Ich ging zum ersten Mal nach meiner Operation vor drei Wochen wieder zum Strand. Es sind fünf Minuten zu Fuß von meiner Wohnung.

Das Meer war still, ganz ruhig. Eine milde Sonne schien am Horizont, nicht zu heiß, nicht zu kalt, gerade so, wie wir es gern haben. Ein kühler, nicht zu kalter Wind wehte.

Ich trank einen Becher "americano"-Kaffee und dachte: Alles ist gut in der besten aller möglichen Welten.


ABER NATÜRLICH war es das nicht. Tatsächlich war gar nichts gut in der schlimmsten aller möglichen Welten.

Jenseits des blauen Meeres im weit entfernten Paris beriet sich die größte Versammlung der Führer der Welt, wie der Planet vor der Klimakatastrophe gerettet werden kann. Unser eigener Benjamin Netanjahu war dort mit einer riesengroßen Delegation, obwohl die meisten Israelis, einschließlich Netanjahu, nichts als Verachtung für dieses Problem übrig haben. Sie betrachten es als ein aufgebauschtes Problem verwöhnter Länder, die keine wirklichen Probleme haben, von denen wir allerdings sehr viele haben.

Er ging nur hin, um Hände zu schütteln und um sich fotografieren zu lassen, wie er allen großen Führern der Welt die Hand schüttelte, auch Arabern, womit er alle die Lügen strafte, die Israels zunehmende Isolation in der Welt beklagen.

Aber all dies war Augenwischerei. Israel, das Land das ich liebe, ist in großer Gefahr. Tatsächlich ist es in mehr als einer Gefahr.

Während ich auf das Meer hinausschaute, dachte ich über die drei großen Gefahren nach, die ich spürte und die ich selbst im Krankenhaus nicht vergessen konnte.

Die erste Gefahr: Israel wird ein Apartheidstaat (Was schon in den besetzten palästinensischen Gebieten der Fall ist.)

Früher oder später wird die eingebildete Grenze zwischen Israel und "den Gebieten" völlig verschwinden. Juristisch gibt es sie noch. Doch wie lange noch?

Zwischen dem Mittelmeer und dem Jordan leben israelische Juden und palästinensische Araber in ungefähr gleicher Anzahl - jede Gruppe umfasst etwa 6,5 Millionen. Dies wird ein Apartheidstaat in der schlimmsten Bedeutung des Wortes.

Falls Israel schließlich gezwungen werden könnte, den arabischen Bewohnern die gleichen Rechte zu gewähren, wie das Recht zu wählen (etwas das sehr, sehr weit entfernt zu sein scheint), würde dies ein Staat mit ständigem Bürgerkrieg sein.
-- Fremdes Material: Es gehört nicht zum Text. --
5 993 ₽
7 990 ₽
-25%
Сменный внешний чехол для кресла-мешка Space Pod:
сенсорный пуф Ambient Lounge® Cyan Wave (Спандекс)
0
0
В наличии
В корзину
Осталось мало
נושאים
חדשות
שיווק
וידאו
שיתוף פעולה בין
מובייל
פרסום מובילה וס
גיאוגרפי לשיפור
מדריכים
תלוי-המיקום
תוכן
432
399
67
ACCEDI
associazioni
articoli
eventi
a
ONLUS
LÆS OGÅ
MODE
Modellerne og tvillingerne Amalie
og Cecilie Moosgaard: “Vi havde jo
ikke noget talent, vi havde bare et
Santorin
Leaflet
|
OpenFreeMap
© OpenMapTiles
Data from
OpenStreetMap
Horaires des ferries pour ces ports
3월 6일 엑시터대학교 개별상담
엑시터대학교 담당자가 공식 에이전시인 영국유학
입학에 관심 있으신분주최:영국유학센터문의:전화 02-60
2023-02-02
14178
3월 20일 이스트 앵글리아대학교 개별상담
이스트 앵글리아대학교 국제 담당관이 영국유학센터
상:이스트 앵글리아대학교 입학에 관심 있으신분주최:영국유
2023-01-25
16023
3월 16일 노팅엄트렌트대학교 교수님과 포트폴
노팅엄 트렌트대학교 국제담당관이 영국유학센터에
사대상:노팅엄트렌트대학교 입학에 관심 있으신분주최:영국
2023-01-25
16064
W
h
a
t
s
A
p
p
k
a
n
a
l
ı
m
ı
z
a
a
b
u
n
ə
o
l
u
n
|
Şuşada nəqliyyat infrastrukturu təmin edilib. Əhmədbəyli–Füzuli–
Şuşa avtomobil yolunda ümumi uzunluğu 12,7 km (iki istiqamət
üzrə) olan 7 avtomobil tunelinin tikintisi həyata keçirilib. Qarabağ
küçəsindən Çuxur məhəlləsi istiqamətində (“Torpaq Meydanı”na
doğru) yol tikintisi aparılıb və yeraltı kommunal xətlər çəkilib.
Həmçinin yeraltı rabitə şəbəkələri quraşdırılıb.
Diese beiden Völker haben weder sozial noch kulturell noch religiös noch ökonomisch irgendetwas gemein - außer ihrem gegenseitigen Hass.

Die zweite Gefahr stellt Daesh (IS, ISIL, ISIS) dar. Alle benachbarten Staaten könnten sich unter dem schwarzen Banner von Allah vereinigen und sich gegen uns wenden. Vor 900 Jahren vereinigte der große Salah-ad-Din (Saladin) die arabische Welt gegen die Kreuzfahrer und warf sie ins Meer. (Saladin war kein Araber, sondern ein Kurde aus dem nördlichen Irak.)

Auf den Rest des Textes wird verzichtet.